Gareth Holgate
- Born: Gareth Leslie Holgate 3 December 1987 (age 38) St Asaph, Wales
- Height: 1.80 m (5 ft 11 in)
- Weight: 85 kg (13 st 5 lb)
- School: Rydal Penrhos
- University: UWIC

Rugby union career
- Position(s): Centre, Fly-half
- Current team: Kyuden Voltex

Amateur team(s)
- Years: Team / Apps / (Points)
- Rhyl
- 2007–2010: UWIC
- 2010: RGC 1404

Senior career
- Years: Team / Apps / (Points)
- 2010–2011: Rugby Badia / 18 / (35)
- 2011–: Kyuden Voltex / 0 / (0)

International career
- Years: Team / Apps / (Points)
- 2006: Philippines / 9 / (30)
- 2007–: Philippines U19

National sevens team
- Years: Team /  / Comps
- 2007–: Philippines

= Gareth Holgate =

Welsh-born Filipino rugby union player (born 1987)

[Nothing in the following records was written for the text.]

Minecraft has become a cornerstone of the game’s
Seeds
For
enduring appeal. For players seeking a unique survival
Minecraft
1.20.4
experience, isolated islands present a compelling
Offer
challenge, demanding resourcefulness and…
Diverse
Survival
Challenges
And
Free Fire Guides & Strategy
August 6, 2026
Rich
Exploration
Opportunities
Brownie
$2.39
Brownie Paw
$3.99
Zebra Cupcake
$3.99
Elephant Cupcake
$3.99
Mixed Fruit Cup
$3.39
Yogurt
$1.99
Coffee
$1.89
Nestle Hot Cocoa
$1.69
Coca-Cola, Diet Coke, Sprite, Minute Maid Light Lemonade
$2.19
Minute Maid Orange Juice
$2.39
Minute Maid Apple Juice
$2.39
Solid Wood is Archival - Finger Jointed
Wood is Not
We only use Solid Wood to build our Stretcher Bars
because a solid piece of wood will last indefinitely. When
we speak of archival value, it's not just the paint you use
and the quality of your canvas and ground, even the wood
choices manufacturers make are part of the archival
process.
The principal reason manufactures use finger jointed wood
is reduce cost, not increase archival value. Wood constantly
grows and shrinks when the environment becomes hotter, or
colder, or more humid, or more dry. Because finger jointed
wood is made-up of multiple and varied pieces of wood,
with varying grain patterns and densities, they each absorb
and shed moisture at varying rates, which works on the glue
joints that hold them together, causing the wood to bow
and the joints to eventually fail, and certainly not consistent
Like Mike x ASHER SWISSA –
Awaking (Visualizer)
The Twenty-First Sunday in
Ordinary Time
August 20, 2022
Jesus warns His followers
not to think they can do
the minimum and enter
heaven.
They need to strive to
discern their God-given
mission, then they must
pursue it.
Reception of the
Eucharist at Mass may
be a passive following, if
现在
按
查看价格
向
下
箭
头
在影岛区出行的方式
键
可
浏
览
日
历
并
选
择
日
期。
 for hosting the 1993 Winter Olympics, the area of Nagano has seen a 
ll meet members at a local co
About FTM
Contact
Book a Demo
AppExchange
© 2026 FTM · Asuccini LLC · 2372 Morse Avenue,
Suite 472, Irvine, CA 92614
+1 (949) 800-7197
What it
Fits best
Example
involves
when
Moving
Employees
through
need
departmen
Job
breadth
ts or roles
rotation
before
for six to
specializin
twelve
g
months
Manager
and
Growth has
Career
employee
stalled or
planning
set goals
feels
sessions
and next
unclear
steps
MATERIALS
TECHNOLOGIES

Gareth Leslie "Gaz" Holgate (born 3 December 1987) is a Welsh-born Philippine international rugby union player. Born in St Asaph, Denbighshire, Holgate currently plays for Japanese club Kyuden Voltex. His primary position is as a centre, but he can also play as a fly-half.

==Career==

===Early years===
Born in St Asaph, Denbighshire, to a Filipina mother and an English father, Holgate grew up in Gwaenysgor, near Prestatyn, and attended Rydal Penrhos in Colwyn Bay. While also playing for the school team, he began his rugby career with Rhyl and District RFC and played for them until he moved to Cardiff in 2007 to study at UWIC.

===UWIC RFC===
While at UWIC, Holgate played for the university rugby team, UWIC RFC, in the WRU Division One East. After a short time with UWIC, Holgate received a call-up to the Philippines rugby sevens team for the 2007 SEA Games in December 2007, having qualified by virtue of his mother's Filipina heritage. The team reached the final, but lost 29–14 to the hosts, Thailand. This was soon followed by appearances for the Philippines national XV in the inaugural Asian Five Nations tournament in July 2008; he scored a try in the team's 101–0 win over Brunei and also played in a 20–8 win over Guam as the Philippines won the Pacific-Asia division. He played again in the 2009 Asian Five Nations, but suffered an ankle injury in the Division 3 semi-final against Iran that kept him out of the 25–0 win over Guam in the final. The 2010 Asian Five Nations saw Holgate compete for the Philippines in Division II. He played on the wing in the 53–33 semi-final win over Thailand, before the Philippines went on to beat the hosts, India, 34–12 in the final to secure promotion to Division I.

===Zhermack Badia===
Holgate graduated from UWIC in 2010 and subsequently signed for Zhermack Badia of Serie A, the second tier of rugby in Italy. During the 2010–11 season, he scored seven tries in 18 appearances. The season culminated with Holgate being named in the Philippines squad for the 2011 Asian Five Nations Division I in Ansan, South Korea. He played at outside centre in the semi-final against South Korea, but despite a good performance, he was unable to prevent a 34–20 defeat. However, in the third-place play-off against Malaysia, Holgate scored a hat-trick of tries as the Philippines secured an 86–20 win to retain their Division I status for the 2012 tournament.

===Kyuden Voltex===
After a year in Italy, Holgate signed for Japanese club Kyuden Voltex, who, at the time, played in the second tier of Japanese rugby. He made his debut in a 22–7 friendly win over Meiji University on 12 June 2011.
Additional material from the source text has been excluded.